WHAT IS NEEDED
The answer must be an exact copy of the records, with every picture left out.

Saved data entries

-=-=-

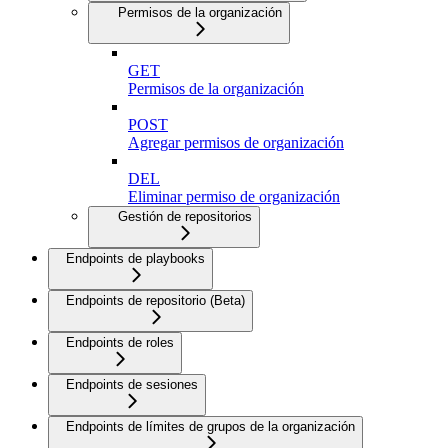
Permisos de la organización
GET
Permisos de la organización
POST
Agregar permisos de organización
DEL
Eliminar permiso de organización
Gestión de repositorios
Endpoints de playbooks
Endpoints de repositorio (Beta)
Endpoints de roles
Endpoints de sesiones
Endpoints de límites de grupos de la organización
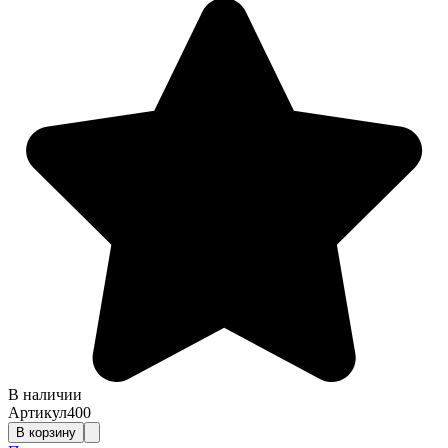
В наличии
Артикул
400
В корзину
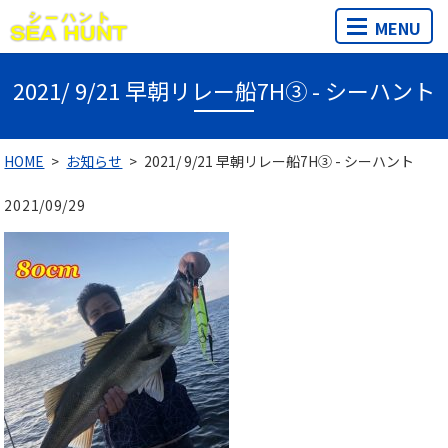
MENU
2021/ 9/21 早朝リレー船7H③ - シーハント
HOME
お知らせ
2021/ 9/21 早朝リレー船7H③ - シーハント
2021/09/29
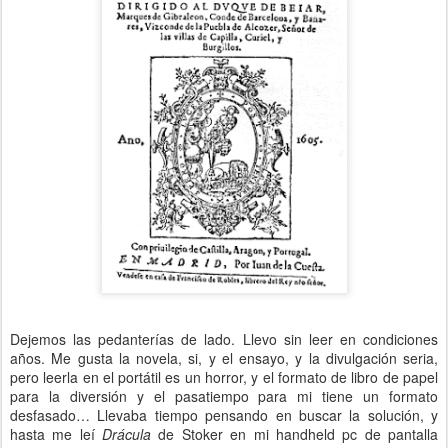
Dejemos las pedanterías de lado. Llevo sin leer en condiciones
años. Me gusta la novela, si, y el ensayo, y la divulgación seria,
pero leerla en el portátil es un horror, y el formato de libro de papel
para la diversión y el pasatiempo para mi tiene un formato
desfasado… Llevaba tiempo pensando en buscar la solución, y
hasta me leí
Drácula
de Stoker en mi handheld pc de pantalla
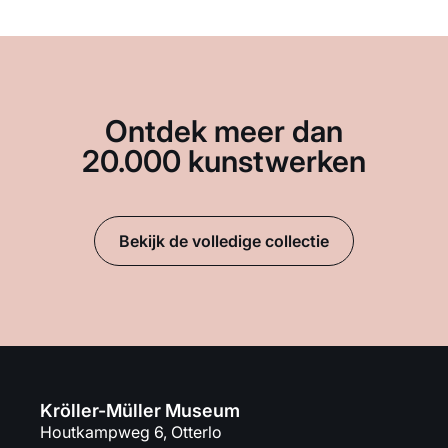
Ontdek meer dan
20.000 kunstwerken
Bekijk de volledige collectie
Kröller-Müller Museum
Houtkampweg 6, Otterlo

-=-=-

WRITTEN ANSWER
Permisos de la organización
GET
Permisos de la organización
POST
Agregar permisos de organización
DEL
Eliminar permiso de organización
Gestión de repositorios
Endpoints de playbooks
Endpoints de repositorio (Beta)
Endpoints de roles
Endpoints de sesiones
Endpoints de límites de grupos de la organización
В наличии
Артикул
400
В корзину
MENU
2021/ 9/21 早朝リレー船7H③ - シーハント
HOME
お知らせ
2021/ 9/21 早朝リレー船7H③ - シーハント
2021/09/29
Dejemos las pedanterías de lado. Llevo sin leer en condiciones
años. Me gusta la novela, si, y el ensayo, y la divulgación seria,
pero leerla en el portátil es un horror, y el formato de libro de papel
para la diversión y el pasatiempo para mi tiene un formato
desfasado… Llevaba tiempo pensando en buscar la solución, y
hasta me leí
Drácula
de Stoker en mi handheld pc de pantalla
Ontdek meer dan
20.000 kunstwerken
Bekijk de volledige collectie
Kröller-Müller Museum
Houtkampweg 6, Otterlo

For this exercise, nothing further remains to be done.